Known Limitations
Reference for important cases the product cannot detect or validate automatically from data and metadata alone.
Licklider can automate many useful checks, but some risks cannot be inferred reliably from the available data structure alone.
Pseudoreplication without usable subject structure
Pseudoreplication detection depends on the data exposing a subject-like or repeat-structure signal that the system can interpret.
If no usable subject identifier or repeated-observation structure is present, the product cannot reliably detect that apparently separate rows came from the same biological source.
Researcher responsibility:
- confirm the independence structure of the design before interpreting the analysis as independent observations
Study-design facts not encoded in the table
The product can inspect the table and associated metadata. It cannot directly inspect the real-world conduct of the study.
That means it cannot verify facts such as:
- whether randomization was actually performed correctly
- whether blinding was actually preserved
- whether inclusion and exclusion rules were applied consistently in practice
Causal claims
The system can support association-oriented analysis and can flag some risky language patterns, but it cannot determine causation from wording or data shape alone.
Even when a result is statistically strong, causal interpretation still depends on design, intervention structure, confounding control, and domain knowledge.
Pre-registration compliance
The product does not independently verify external registry records or guarantee that a completed analysis matches a pre-registered plan in every detail.
Any status that depends on pre-registration should be read as requiring external human verification unless explicitly documented otherwise.
Zero-cell tables and confidence interval interpretation
When a 2x2 contingency table contains one or more cells with a count of zero, Fisher's exact test can return a confidence interval lower bound of 0.0. This is a mathematically correct result under the conditional exact method used by the underlying engine (SciPy contingency.odds_ratio with kind="conditional").
Licklider does not flag this as an error or suppress the result.

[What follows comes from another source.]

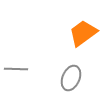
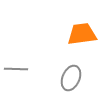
orange trapezoid: moved 1 px left, 1 px down; rotated 28 degrees clockwise
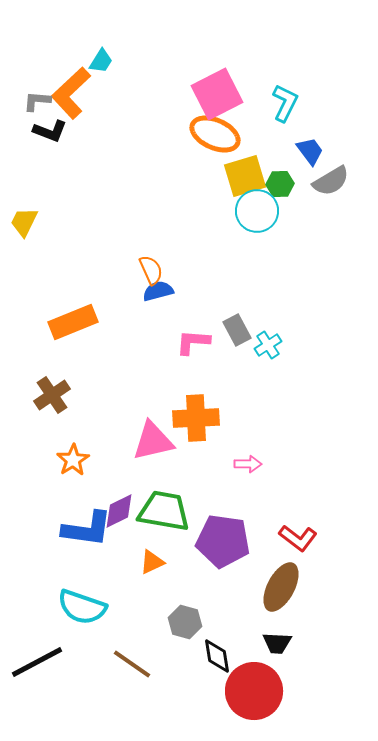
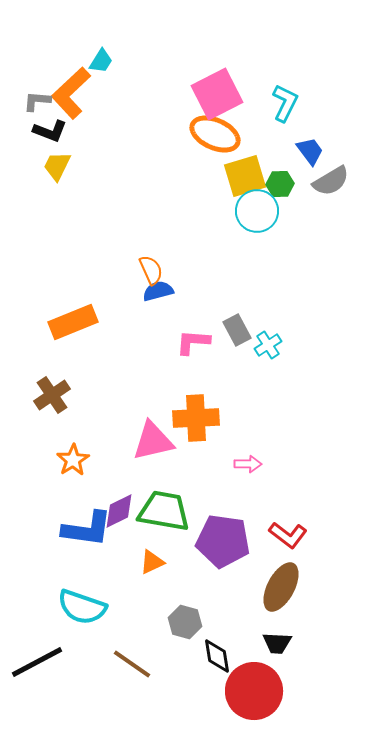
yellow trapezoid: moved 33 px right, 56 px up
red L-shape: moved 10 px left, 3 px up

The output is typically:
odds_ratio: the computed value, which may be0.0or very large depending on which cell is zeroci_low:0.0ci_high: a finite upper bound
What this means for interpretation: A lower bound of 0.0 indicates that the data remain compatible with no association at the lower end of the plausible range. It does not mean the true odds ratio is zero. In zero-cell settings, the raw table and the upper bound usually carry more interpretive weight than the lower bound alone.
Researcher responsibility: Zero-cell tables have limited inferential value regardless of the method used. Before interpreting a Fisher result from a zero-cell table, consider whether the experimental design produced enough observations to support a meaningful conclusion. Adding observations to the sparse cell, or treating the result as descriptive rather than confirmatory, are both reasonable responses.
Practical reading rule
If a risk depends on hidden study-design facts rather than on the structure of the available data, do not assume the product can validate it automatically.